The shares granted to the CEO vest in three equal tranches on each of August 1 2007, 2008 and 2009, but only if
certain operating targets are achieved for the period from July 17, 2006 through December 31, 2006; January 1,
2007 through December 31, 2007; and January 1, 2008 through December 31, 2008, respectively. The target for
the first measurement period was established by the compensation committee on August 2, 2006 and was met by
the end of the year. The target for the second measurement period was established by the compensation committee
on February 6, 2007. The target for the last measurement period will be established within 90 days of January 1,
2008.
In addition, the Windstream Board of Directors approved a grant of restricted stock awards to the six
non-employee directors, which vests one year from the date of grant and which had an aggregate fair value on the
date of grant of $0.6 million. The cost of each of the restricted stock awards was determined based on the fair
market value of the shares on the date of grant, and will be expensed ratably over the vesting period.
The Company also assumed restricted stock awards, that had been granted by Valor prior to the merger to
employees that were retained by Windstream.

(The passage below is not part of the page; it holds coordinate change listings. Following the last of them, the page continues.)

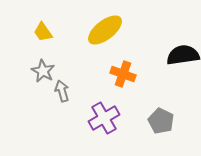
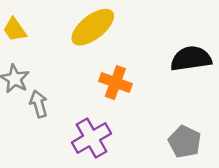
gray pentagon: (161, 121) -> (185, 142), moved

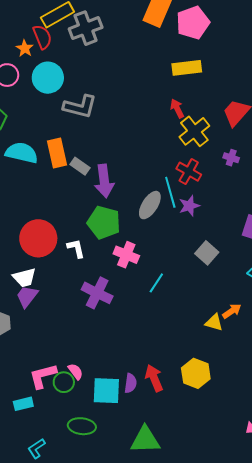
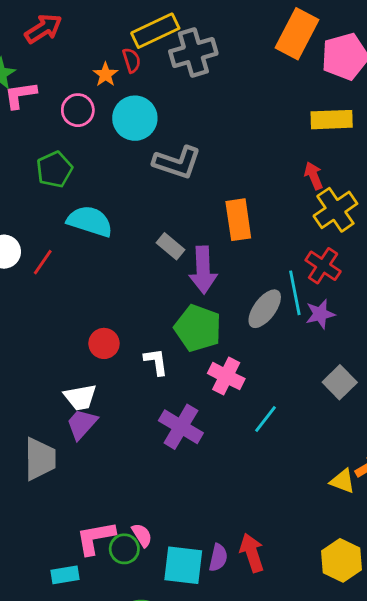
red semicircle: (42, 37) -> (132, 60), size x0.7
orange rectangle: (57, 153) -> (238, 220), moved
red circle: (38, 238) -> (104, 343), size x0.6
yellow hexagon: (196, 373) -> (341, 560), moved

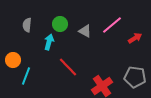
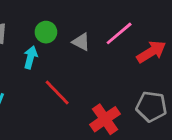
red arrow: (135, 38) -> (151, 52), size x1.5

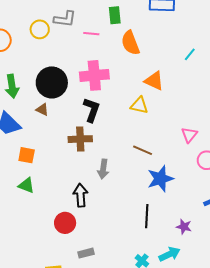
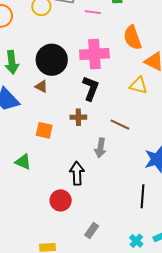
orange semicircle: (130, 43) -> (133, 38), moved
brown cross: (80, 139) -> (78, 117), size x0.7
brown line: (143, 150) -> (120, 125), moved
orange square: (27, 155) -> (44, 130), moved
gray rectangle: (86, 253) -> (92, 231), moved, turned -42

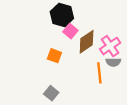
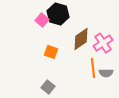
pink square: (70, 31) -> (42, 20), moved
gray semicircle: (113, 62) -> (106, 73), moved

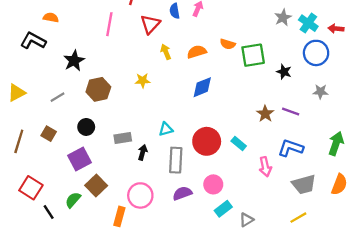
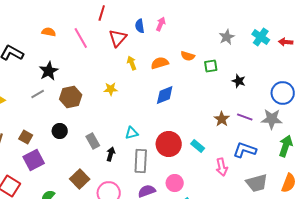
orange semicircle: (51, 18) -> (49, 32), moved
gray star: (283, 18) -> (227, 37), moved
pink line: (109, 24) -> (81, 38), turned -40
blue circle: (316, 53) -> (283, 93), moved
green square: (253, 55) -> (211, 66), size x0.6
gray star: (320, 92) -> (272, 119), moved, size x1.5
gray line: (57, 97) -> (38, 94), moved
gray rectangle: (123, 138) -> (93, 141), turned 70
purple square: (80, 159) -> (34, 160), moved
brown square: (96, 186) -> (80, 179), moved

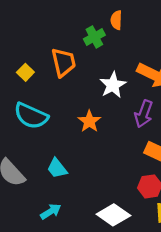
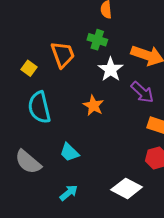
green cross: (94, 37) -> (97, 40), moved, turned -36
purple arrow: (144, 114) -> (142, 92), turned -60
cyan semicircle: (31, 116) -> (39, 107), turned 60

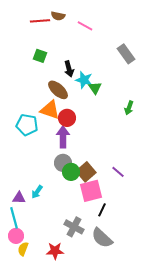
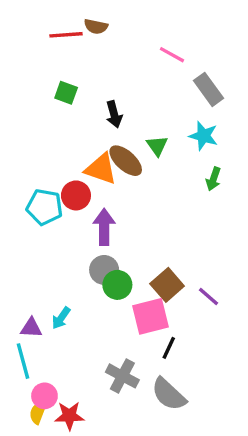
pink line: (85, 26) -> (172, 55), moved
cyan star: (84, 80) -> (204, 136), moved
brown ellipse: (58, 90) -> (126, 161), moved
orange triangle: (50, 110) -> (101, 169), moved
red circle: (67, 118) -> (76, 195), moved
brown square: (86, 172) -> (167, 285), moved
purple line: (118, 172) -> (208, 296), moved
pink circle: (16, 236) -> (44, 396), moved
red star: (55, 251) -> (69, 416), moved

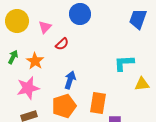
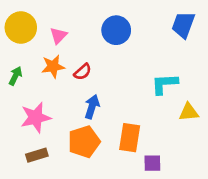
blue circle: (80, 14) -> (116, 30), moved
red semicircle: (62, 44) -> (83, 72), moved
orange star: (35, 61) -> (53, 66), moved, turned 30

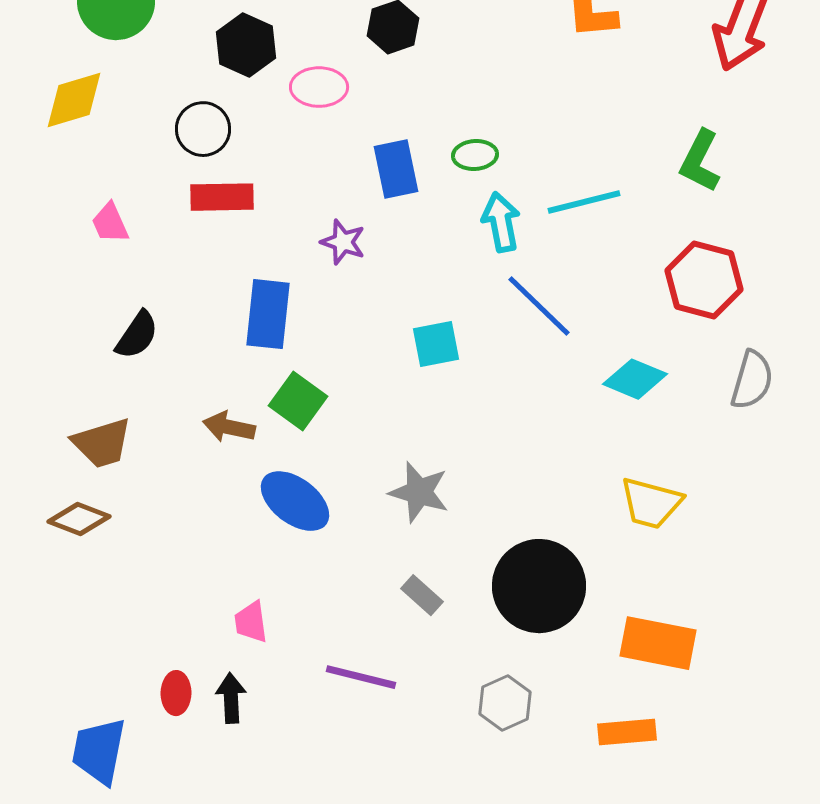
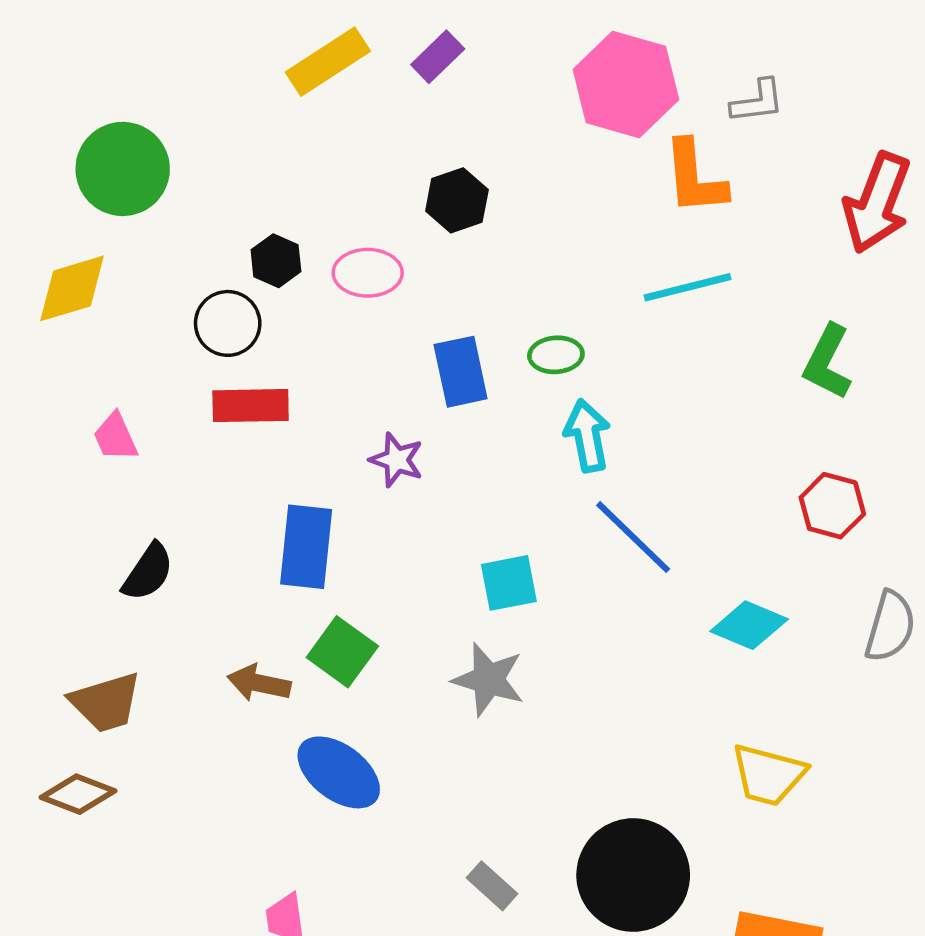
black hexagon: (246, 45) -> (276, 261), moved, size x0.7
cyan line: (584, 202) -> (687, 287), moved
red hexagon: (704, 280) -> (832, 506), size x0.7
gray star: (419, 492) -> (488, 679), moved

Based on the closing stock price on July 17, 2006 of $11.50, these
shares had an aggregate fair value of $2.1 million, and they vest either as employees are terminated or by
January 1, 2008 for employees who remain with the Company. As of December 31, 2006 approximately 43,000
shares vested with a value of approximately $0.5 million.